= Work item =
If a line in the data contains "всего", copy it out.

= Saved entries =

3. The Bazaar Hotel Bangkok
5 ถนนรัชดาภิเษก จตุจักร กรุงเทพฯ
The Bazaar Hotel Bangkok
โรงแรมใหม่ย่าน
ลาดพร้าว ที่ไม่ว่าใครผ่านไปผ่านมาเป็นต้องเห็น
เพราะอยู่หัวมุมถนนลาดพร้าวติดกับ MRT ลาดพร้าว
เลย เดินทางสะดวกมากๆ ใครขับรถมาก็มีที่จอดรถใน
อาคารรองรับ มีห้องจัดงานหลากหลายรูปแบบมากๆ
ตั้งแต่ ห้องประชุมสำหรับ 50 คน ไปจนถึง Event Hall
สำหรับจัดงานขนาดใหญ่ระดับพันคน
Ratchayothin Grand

--

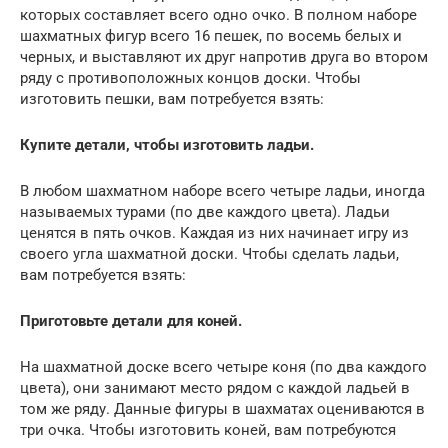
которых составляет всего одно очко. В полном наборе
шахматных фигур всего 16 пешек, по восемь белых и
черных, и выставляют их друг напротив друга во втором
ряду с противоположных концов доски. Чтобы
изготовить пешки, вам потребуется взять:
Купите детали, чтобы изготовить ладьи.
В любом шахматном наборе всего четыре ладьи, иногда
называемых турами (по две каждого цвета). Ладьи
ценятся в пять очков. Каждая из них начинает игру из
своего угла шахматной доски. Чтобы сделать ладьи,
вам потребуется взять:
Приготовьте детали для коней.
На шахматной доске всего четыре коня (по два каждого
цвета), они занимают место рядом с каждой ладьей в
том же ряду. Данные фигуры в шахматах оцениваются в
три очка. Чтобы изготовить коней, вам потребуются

= Response for this exercise =
которых составляет всего одно очко. В полном наборе
шахматных фигур всего 16 пешек, по восемь белых и
В любом шахматном наборе всего четыре ладьи, иногда
На шахматной доске всего четыре коня (по два каждого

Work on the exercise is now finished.